A cartouche is an oval "rope" that surrounds a pharaoh's name to protect him from evil. It is an elongated form of the shen ring, a symbol of power that was sacred to the goddess Isis. The Ancient Egyptian word for cartouche is "shenu", which means "encircle". The circular shape of the cartouche spoke to everyone that the power of the king's rule was as vast as everything the sun shone upon or encircled. Cartouches were used in ancient Egypt were used beginning in the Fourth Dynasty. The pharaoh Sneferu was the first to use it.


The word "carthouche" actually comes from the French word fro cartridge. This was because the shape of the cartoushe made Napoleon Bonaparte's soldiers of their gun cartridges. The cartouches surrounded the king's two names: his throne name, "User-ma'at-re", and his birth name.




Hieroglyphics


The ancient Egyptian language had been spoken from about 4000 B.C. up until 11 A.D., though there were not many who knew how to read and write. Finally, the people of the Nile came up with a way of writing, which consisted of symbols and pictures. This form of writing was known as hieroglyphics. Hieroglyphics were the form of writing that the ancient Egyptians used. They were pictures and symbols instead of the letter-alphabet that we use today. Another word for hieroglyphics is "glyph". Thoth, the god of wisdom and writing, was the inventor of hieroglyphics. He was also the patron of scribes. When the Rossetta Stone was found in Egypt (Rossetta) by one of Napolleon Bonaparte's soldiers at the end of the 18th century when Napolleon invaded Egypt, the French general took it to a scholar and Egyptologist named Jean-François Champollion to see if he could decipher to writing on the tablet. Napolleon did this because no one in the modern world knew how to read ancient Egyptian (no one had cracked the code yet). Champollion slowly began to work through the alphabet, comparing it to each hieroglyphic and trying new ways to decipher the ancient Egyptian writing. He was finally able to decipher the hieroglyphics and so, thanks to him, we are now able to read the writing of the ancient Egyptians.


There are over six thousand known hieroglyphics in the Egyptian alphabet. They were used from 3100 BC until about 11 AD. The word "hieroglyphic" is Greek for "Sacred Carved Symbols". They consist not only of symbols but of sounds and syllables as well. Some hieroglyphics stand for more than one letter; they often stand for one word. Hieroglyphics can be very complicated to learn, and so that is why many highly trained scribes were hired to read and write them for people who didn't have as much experience or who couldn't read or write at all. Hieroglyphs can be divided into three classes: ideograms, determinatives, and phonograms.
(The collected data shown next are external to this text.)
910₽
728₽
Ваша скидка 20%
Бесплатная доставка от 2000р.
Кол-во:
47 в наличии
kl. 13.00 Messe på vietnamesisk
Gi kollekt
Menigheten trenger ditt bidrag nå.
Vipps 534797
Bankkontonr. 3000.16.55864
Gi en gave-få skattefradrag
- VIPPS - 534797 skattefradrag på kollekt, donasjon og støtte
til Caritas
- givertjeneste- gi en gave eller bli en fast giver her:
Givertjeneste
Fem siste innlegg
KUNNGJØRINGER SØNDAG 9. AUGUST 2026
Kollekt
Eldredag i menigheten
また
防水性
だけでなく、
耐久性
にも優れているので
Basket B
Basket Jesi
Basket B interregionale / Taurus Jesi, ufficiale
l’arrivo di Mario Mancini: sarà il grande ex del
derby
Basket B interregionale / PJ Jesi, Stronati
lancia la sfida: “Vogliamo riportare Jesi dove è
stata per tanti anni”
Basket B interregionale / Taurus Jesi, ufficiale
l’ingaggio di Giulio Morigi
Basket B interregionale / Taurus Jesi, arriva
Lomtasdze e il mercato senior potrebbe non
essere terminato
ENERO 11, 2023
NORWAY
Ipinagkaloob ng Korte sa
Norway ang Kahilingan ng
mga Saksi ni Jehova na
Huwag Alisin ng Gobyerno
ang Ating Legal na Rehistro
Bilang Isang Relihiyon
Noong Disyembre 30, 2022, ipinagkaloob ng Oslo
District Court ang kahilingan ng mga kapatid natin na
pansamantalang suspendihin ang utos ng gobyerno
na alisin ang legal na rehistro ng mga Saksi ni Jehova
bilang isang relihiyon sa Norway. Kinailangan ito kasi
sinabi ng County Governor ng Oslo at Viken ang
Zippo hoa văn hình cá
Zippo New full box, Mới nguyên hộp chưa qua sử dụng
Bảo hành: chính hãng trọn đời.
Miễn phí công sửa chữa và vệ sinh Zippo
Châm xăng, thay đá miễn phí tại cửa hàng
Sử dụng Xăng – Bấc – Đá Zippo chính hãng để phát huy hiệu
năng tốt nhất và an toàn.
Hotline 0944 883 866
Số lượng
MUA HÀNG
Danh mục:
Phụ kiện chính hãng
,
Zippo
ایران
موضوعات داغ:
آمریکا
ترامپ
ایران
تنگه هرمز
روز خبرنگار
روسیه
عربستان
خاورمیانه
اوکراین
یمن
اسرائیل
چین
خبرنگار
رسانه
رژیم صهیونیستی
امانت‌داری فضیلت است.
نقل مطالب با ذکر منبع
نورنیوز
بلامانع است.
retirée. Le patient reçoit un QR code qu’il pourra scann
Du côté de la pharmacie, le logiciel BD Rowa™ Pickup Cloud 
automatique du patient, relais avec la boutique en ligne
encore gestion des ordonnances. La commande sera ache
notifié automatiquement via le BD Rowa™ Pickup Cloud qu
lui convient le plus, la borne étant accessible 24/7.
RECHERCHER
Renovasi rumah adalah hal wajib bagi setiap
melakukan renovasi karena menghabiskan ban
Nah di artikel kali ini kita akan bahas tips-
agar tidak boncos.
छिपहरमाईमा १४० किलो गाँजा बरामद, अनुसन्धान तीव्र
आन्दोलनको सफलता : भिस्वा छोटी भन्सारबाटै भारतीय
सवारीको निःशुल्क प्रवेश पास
Ideograms, also called idea signs, are picture glyphs that showing the actual object they represent. Determinatives are glyph word endings that givings us clues as to what words are about. Phonograms are sound glyphs making up words. The letters are consonants, as Egyptians never used vowels. For example, the word HIEROGLYPHICS would look like HRGLFCS. Normally, hieroglyphics were written using both ideograms and phonograms, but sometimes a certain word would be written using only phonograms or only ideograms.
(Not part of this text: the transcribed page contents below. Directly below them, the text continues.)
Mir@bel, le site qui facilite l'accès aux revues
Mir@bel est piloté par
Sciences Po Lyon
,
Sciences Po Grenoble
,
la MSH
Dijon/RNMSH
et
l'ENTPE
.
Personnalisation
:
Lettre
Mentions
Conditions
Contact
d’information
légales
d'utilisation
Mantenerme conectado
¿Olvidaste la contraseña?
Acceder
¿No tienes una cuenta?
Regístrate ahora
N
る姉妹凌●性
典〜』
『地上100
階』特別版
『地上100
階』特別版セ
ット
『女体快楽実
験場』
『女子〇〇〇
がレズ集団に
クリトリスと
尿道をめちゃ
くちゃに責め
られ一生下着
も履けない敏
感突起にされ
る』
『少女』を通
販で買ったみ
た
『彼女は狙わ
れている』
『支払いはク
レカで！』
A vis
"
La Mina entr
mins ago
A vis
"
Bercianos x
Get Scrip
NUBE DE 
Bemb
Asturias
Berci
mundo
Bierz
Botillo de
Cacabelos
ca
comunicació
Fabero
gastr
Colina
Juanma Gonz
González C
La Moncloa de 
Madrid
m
Hieroglyphics are usually read from top to bottom and are normally arranged into columns. They can also be read from side to side as well, depending on which way the pictures are facing or pointing. For example, if the pictures are facing left, then you would start reading from the left. If they were facing right, you would start reading from the right. Cartouches, sacred ropes that surrounded a pharaoh's name to protect him from evil, held hieroglyphics spelling out the king's name. If you were a woman, the picture of a woman would been at the end of your name. It was the same with a man, only with a man's picture.


Hieroglyphs were called by the Egyptians "the words of God" and were used mainly by the priests. These painstakingly drawn symbols were great for decorating the walls of temples but for conducting day to day business there was another script, known as hieratic This was a handwriting in which the picture signs were abbreviated to the point of abstraction. Hieroglyphs are written in rows or columns and are read from either left to right or right to left and from top to bottom. You can distinguish the direction in which the text is to be read because the human or animal figures always face towards the beginning of the line..
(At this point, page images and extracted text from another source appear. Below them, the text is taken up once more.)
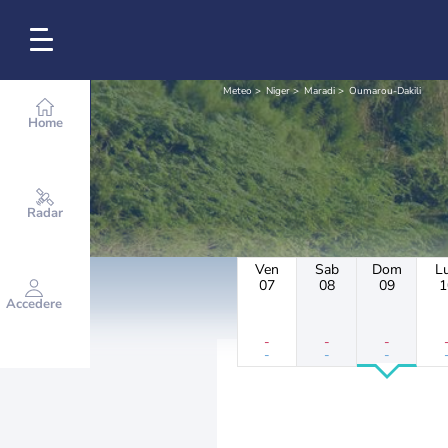
Meteo
Niger
Maradi
Oumarou-Dakili
Home
Radar
Ven
Sab
Dom
L
07
08
09
1
Accedere
-
-
-
-
-
-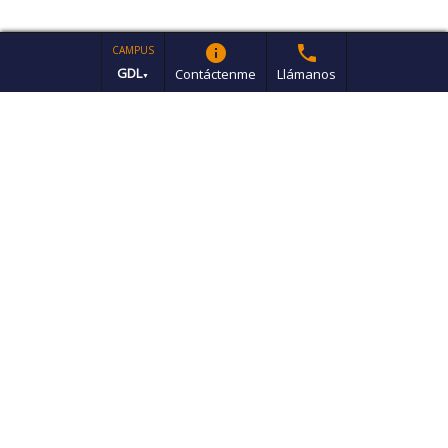
info
phone
CAMPUS
GDL
Contáctenme
Llámanos
▼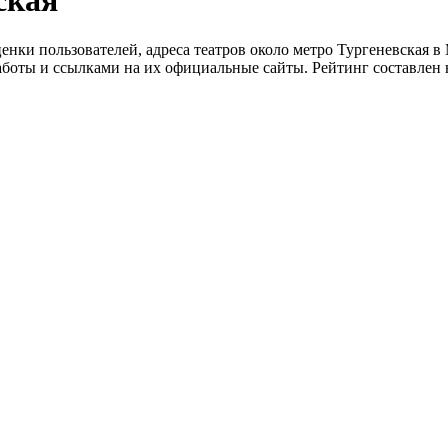
ская
енки пользователей, адреса театров около метро Тургеневская в
аботы и ссылками на их официальные сайты. Рейтинг составлен 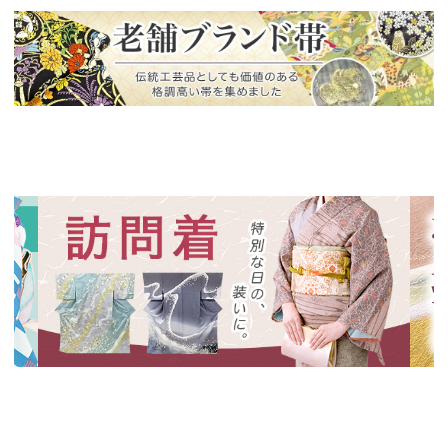
新入荷！
老舗ブランドによる極上の逸品
新入荷！
新入
特別な日の装いに、華やかな訪問着
絞り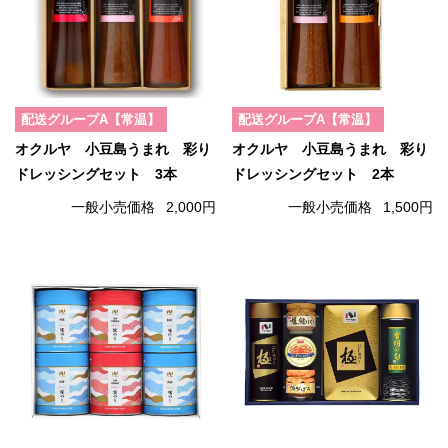
配送グループA【常温】
配送グループA【常温】
オクルヤ 小豆島うまれ 彩り
オクルヤ 小豆島うまれ 彩り
ドレッシングセット 3本
ドレッシングセット 2本
一般小売価格
2,000円
一般小売価格
1,500円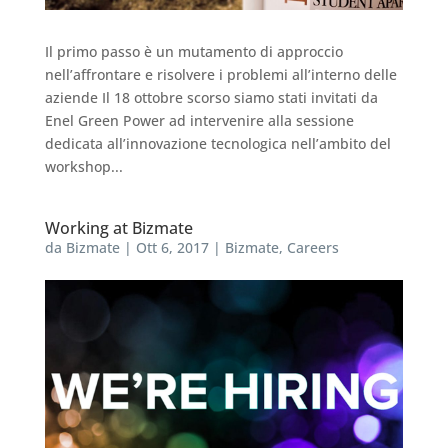
Il primo passo è un mutamento di approccio
nell’affrontare e risolvere i problemi all’interno delle
aziende Il 18 ottobre scorso siamo stati invitati da
Enel Green Power ad intervenire alla sessione
dedicata all’innovazione tecnologica nell’ambito del
workshop...
Working at Bizmate
da
Bizmate
|
Ott 6, 2017
|
Bizmate
,
Careers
Hieroglyphic signs are divided into four categories:


  1. Alphabetic signs represent a single sound. Unfortunately the Egyptians took most vowels for granted and did not represent them. So we may never know how the words were formed.


  2. Syllabic signs represent a combination of two or three consonants.


  3. Word-signs are pictures of objects used as the words for those objects. They're followed by an upright stroke, to indicate that the word is complete in one sign.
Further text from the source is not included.